Given records Start Marker

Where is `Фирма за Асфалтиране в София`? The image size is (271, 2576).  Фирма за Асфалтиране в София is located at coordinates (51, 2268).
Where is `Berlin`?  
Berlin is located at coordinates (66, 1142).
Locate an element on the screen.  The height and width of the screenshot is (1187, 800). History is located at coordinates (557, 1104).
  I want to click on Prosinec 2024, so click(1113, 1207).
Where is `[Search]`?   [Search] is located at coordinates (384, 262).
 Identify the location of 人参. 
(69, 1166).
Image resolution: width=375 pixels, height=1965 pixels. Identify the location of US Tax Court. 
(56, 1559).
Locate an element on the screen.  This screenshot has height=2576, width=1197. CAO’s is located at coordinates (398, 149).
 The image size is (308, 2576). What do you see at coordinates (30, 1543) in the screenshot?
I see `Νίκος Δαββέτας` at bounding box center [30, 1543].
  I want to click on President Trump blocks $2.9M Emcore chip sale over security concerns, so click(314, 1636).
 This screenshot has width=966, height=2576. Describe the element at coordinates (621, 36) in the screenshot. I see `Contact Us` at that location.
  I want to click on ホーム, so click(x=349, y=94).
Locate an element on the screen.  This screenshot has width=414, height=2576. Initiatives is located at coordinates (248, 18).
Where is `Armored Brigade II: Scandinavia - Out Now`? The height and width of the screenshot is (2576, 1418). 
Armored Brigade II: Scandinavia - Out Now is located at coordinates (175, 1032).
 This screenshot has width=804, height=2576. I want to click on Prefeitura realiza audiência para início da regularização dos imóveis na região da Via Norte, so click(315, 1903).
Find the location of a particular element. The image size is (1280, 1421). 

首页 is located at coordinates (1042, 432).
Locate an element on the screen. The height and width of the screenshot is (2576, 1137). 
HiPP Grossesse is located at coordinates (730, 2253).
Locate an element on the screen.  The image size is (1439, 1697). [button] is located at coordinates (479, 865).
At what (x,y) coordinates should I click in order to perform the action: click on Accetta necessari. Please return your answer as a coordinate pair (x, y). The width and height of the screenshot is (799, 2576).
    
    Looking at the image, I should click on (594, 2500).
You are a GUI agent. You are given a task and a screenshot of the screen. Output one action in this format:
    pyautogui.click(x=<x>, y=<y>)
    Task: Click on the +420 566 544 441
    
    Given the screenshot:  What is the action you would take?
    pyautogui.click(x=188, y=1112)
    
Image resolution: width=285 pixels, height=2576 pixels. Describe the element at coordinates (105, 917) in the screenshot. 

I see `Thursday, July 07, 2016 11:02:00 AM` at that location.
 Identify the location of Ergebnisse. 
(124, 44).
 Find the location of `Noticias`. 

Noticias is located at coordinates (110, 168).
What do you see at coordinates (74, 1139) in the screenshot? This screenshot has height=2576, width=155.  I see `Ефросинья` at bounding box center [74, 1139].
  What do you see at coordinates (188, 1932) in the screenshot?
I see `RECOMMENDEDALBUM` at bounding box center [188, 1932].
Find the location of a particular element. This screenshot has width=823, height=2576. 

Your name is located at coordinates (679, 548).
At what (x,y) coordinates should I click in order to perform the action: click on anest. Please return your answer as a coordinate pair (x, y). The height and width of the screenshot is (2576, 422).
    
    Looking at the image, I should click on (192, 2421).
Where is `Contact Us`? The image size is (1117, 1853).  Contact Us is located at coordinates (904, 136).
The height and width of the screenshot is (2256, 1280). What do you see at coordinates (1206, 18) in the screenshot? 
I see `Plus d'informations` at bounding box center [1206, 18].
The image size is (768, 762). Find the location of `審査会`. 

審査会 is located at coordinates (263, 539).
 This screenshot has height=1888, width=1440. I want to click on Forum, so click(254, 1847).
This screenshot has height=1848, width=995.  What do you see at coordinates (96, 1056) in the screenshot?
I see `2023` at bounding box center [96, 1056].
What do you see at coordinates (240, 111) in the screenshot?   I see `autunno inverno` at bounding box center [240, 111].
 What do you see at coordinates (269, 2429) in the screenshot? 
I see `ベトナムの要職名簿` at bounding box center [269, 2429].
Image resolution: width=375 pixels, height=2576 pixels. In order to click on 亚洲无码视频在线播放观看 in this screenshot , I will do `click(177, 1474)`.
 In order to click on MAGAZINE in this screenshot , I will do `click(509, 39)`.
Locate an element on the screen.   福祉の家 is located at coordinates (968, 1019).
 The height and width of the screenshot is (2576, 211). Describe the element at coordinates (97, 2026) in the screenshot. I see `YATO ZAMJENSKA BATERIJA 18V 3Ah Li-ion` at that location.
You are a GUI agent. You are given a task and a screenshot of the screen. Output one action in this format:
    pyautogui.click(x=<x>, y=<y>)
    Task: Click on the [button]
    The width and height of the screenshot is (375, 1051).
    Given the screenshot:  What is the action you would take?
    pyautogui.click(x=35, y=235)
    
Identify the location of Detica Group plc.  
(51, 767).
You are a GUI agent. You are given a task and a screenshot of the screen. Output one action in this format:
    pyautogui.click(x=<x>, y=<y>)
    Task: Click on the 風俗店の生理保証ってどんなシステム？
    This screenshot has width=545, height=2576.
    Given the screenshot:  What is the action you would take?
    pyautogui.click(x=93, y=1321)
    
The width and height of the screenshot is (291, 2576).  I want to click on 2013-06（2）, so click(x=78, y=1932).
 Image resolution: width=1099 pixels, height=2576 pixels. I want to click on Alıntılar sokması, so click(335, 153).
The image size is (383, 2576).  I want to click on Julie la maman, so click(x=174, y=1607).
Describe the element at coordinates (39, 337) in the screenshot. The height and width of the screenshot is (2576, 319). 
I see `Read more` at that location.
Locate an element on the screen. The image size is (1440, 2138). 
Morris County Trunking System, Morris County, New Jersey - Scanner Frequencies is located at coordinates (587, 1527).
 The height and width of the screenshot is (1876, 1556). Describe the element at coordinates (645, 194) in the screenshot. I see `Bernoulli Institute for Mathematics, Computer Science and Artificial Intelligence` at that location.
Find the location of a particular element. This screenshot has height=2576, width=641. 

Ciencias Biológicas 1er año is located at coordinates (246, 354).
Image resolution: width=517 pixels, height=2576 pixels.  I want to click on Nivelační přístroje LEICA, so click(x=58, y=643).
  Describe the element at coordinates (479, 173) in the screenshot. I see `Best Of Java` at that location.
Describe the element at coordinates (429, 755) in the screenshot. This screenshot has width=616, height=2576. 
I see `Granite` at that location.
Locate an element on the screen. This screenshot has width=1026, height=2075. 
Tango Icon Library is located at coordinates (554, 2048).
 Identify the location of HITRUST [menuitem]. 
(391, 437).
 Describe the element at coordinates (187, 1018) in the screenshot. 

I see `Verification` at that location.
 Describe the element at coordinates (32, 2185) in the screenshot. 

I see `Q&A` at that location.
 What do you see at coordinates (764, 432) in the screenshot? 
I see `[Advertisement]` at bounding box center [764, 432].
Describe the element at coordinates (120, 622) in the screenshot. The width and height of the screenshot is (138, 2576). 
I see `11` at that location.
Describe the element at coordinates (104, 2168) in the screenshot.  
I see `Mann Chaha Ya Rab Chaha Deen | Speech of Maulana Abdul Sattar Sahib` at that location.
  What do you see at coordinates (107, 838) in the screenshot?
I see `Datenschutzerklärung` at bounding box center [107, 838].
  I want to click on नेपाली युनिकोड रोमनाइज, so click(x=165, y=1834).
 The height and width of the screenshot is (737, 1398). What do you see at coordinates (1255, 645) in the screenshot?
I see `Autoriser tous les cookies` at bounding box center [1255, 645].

Given records End Marker

## What to produce
Give all of the entries again, word for word.

## Answer to this problem
Where is `Фирма за Асфалтиране в София`? The image size is (271, 2576).  Фирма за Асфалтиране в София is located at coordinates (51, 2268).
Where is `Berlin`?  
Berlin is located at coordinates (66, 1142).
Locate an element on the screen.  The height and width of the screenshot is (1187, 800). History is located at coordinates (557, 1104).
  I want to click on Prosinec 2024, so click(1113, 1207).
Where is `[Search]`?   [Search] is located at coordinates (384, 262).
 Identify the location of 人参. 
(69, 1166).
Image resolution: width=375 pixels, height=1965 pixels. Identify the location of US Tax Court. 
(56, 1559).
Locate an element on the screen.  This screenshot has height=2576, width=1197. CAO’s is located at coordinates (398, 149).
 The image size is (308, 2576). What do you see at coordinates (30, 1543) in the screenshot?
I see `Νίκος Δαββέτας` at bounding box center [30, 1543].
  I want to click on President Trump blocks $2.9M Emcore chip sale over security concerns, so click(314, 1636).
 This screenshot has width=966, height=2576. Describe the element at coordinates (621, 36) in the screenshot. I see `Contact Us` at that location.
  I want to click on ホーム, so click(x=349, y=94).
Locate an element on the screen.  This screenshot has width=414, height=2576. Initiatives is located at coordinates (248, 18).
Where is `Armored Brigade II: Scandinavia - Out Now`? The height and width of the screenshot is (2576, 1418). 
Armored Brigade II: Scandinavia - Out Now is located at coordinates (175, 1032).
 This screenshot has width=804, height=2576. I want to click on Prefeitura realiza audiência para início da regularização dos imóveis na região da Via Norte, so click(315, 1903).
Find the location of a particular element. The image size is (1280, 1421). 

首页 is located at coordinates (1042, 432).
Locate an element on the screen. The height and width of the screenshot is (2576, 1137). 
HiPP Grossesse is located at coordinates (730, 2253).
Locate an element on the screen.  The image size is (1439, 1697). [button] is located at coordinates (479, 865).
At what (x,y) coordinates should I click in order to perform the action: click on Accetta necessari. Please return your answer as a coordinate pair (x, y). The width and height of the screenshot is (799, 2576).
    
    Looking at the image, I should click on (594, 2500).
You are a GUI agent. You are given a task and a screenshot of the screen. Output one action in this format:
    pyautogui.click(x=<x>, y=<y>)
    Task: Click on the +420 566 544 441
    
    Given the screenshot:  What is the action you would take?
    pyautogui.click(x=188, y=1112)
    
Image resolution: width=285 pixels, height=2576 pixels. Describe the element at coordinates (105, 917) in the screenshot. 

I see `Thursday, July 07, 2016 11:02:00 AM` at that location.
 Identify the location of Ergebnisse. 
(124, 44).
 Find the location of `Noticias`. 

Noticias is located at coordinates (110, 168).
What do you see at coordinates (74, 1139) in the screenshot? This screenshot has height=2576, width=155.  I see `Ефросинья` at bounding box center [74, 1139].
  What do you see at coordinates (188, 1932) in the screenshot?
I see `RECOMMENDEDALBUM` at bounding box center [188, 1932].
Find the location of a particular element. This screenshot has width=823, height=2576. 

Your name is located at coordinates (679, 548).
At what (x,y) coordinates should I click in order to perform the action: click on anest. Please return your answer as a coordinate pair (x, y). The height and width of the screenshot is (2576, 422).
    
    Looking at the image, I should click on (192, 2421).
Where is `Contact Us`? The image size is (1117, 1853).  Contact Us is located at coordinates (904, 136).
The height and width of the screenshot is (2256, 1280). What do you see at coordinates (1206, 18) in the screenshot? 
I see `Plus d'informations` at bounding box center [1206, 18].
The image size is (768, 762). Find the location of `審査会`. 

審査会 is located at coordinates (263, 539).
 This screenshot has height=1888, width=1440. I want to click on Forum, so click(254, 1847).
This screenshot has height=1848, width=995.  What do you see at coordinates (96, 1056) in the screenshot?
I see `2023` at bounding box center [96, 1056].
What do you see at coordinates (240, 111) in the screenshot?   I see `autunno inverno` at bounding box center [240, 111].
 What do you see at coordinates (269, 2429) in the screenshot? 
I see `ベトナムの要職名簿` at bounding box center [269, 2429].
Image resolution: width=375 pixels, height=2576 pixels. In order to click on 亚洲无码视频在线播放观看 in this screenshot , I will do `click(177, 1474)`.
 In order to click on MAGAZINE in this screenshot , I will do `click(509, 39)`.
Locate an element on the screen.   福祉の家 is located at coordinates (968, 1019).
 The height and width of the screenshot is (2576, 211). Describe the element at coordinates (97, 2026) in the screenshot. I see `YATO ZAMJENSKA BATERIJA 18V 3Ah Li-ion` at that location.
You are a GUI agent. You are given a task and a screenshot of the screen. Output one action in this format:
    pyautogui.click(x=<x>, y=<y>)
    Task: Click on the [button]
    The width and height of the screenshot is (375, 1051).
    Given the screenshot:  What is the action you would take?
    pyautogui.click(x=35, y=235)
    
Identify the location of Detica Group plc.  
(51, 767).
You are a GUI agent. You are given a task and a screenshot of the screen. Output one action in this format:
    pyautogui.click(x=<x>, y=<y>)
    Task: Click on the 風俗店の生理保証ってどんなシステム？
    This screenshot has width=545, height=2576.
    Given the screenshot:  What is the action you would take?
    pyautogui.click(x=93, y=1321)
    
The width and height of the screenshot is (291, 2576).  I want to click on 2013-06（2）, so click(x=78, y=1932).
 Image resolution: width=1099 pixels, height=2576 pixels. I want to click on Alıntılar sokması, so click(335, 153).
The image size is (383, 2576).  I want to click on Julie la maman, so click(x=174, y=1607).
Describe the element at coordinates (39, 337) in the screenshot. The height and width of the screenshot is (2576, 319). 
I see `Read more` at that location.
Locate an element on the screen. The image size is (1440, 2138). 
Morris County Trunking System, Morris County, New Jersey - Scanner Frequencies is located at coordinates (587, 1527).
 The height and width of the screenshot is (1876, 1556). Describe the element at coordinates (645, 194) in the screenshot. I see `Bernoulli Institute for Mathematics, Computer Science and Artificial Intelligence` at that location.
Find the location of a particular element. This screenshot has height=2576, width=641. 

Ciencias Biológicas 1er año is located at coordinates (246, 354).
Image resolution: width=517 pixels, height=2576 pixels.  I want to click on Nivelační přístroje LEICA, so click(x=58, y=643).
  Describe the element at coordinates (479, 173) in the screenshot. I see `Best Of Java` at that location.
Describe the element at coordinates (429, 755) in the screenshot. This screenshot has width=616, height=2576. 
I see `Granite` at that location.
Locate an element on the screen. This screenshot has width=1026, height=2075. 
Tango Icon Library is located at coordinates (554, 2048).
 Identify the location of HITRUST [menuitem]. 
(391, 437).
 Describe the element at coordinates (187, 1018) in the screenshot. 

I see `Verification` at that location.
 Describe the element at coordinates (32, 2185) in the screenshot. 

I see `Q&A` at that location.
 What do you see at coordinates (764, 432) in the screenshot? 
I see `[Advertisement]` at bounding box center [764, 432].
Describe the element at coordinates (120, 622) in the screenshot. The width and height of the screenshot is (138, 2576). 
I see `11` at that location.
Describe the element at coordinates (104, 2168) in the screenshot.  
I see `Mann Chaha Ya Rab Chaha Deen | Speech of Maulana Abdul Sattar Sahib` at that location.
  What do you see at coordinates (107, 838) in the screenshot?
I see `Datenschutzerklärung` at bounding box center [107, 838].
  I want to click on नेपाली युनिकोड रोमनाइज, so click(x=165, y=1834).
 The height and width of the screenshot is (737, 1398). What do you see at coordinates (1255, 645) in the screenshot?
I see `Autoriser tous les cookies` at bounding box center [1255, 645].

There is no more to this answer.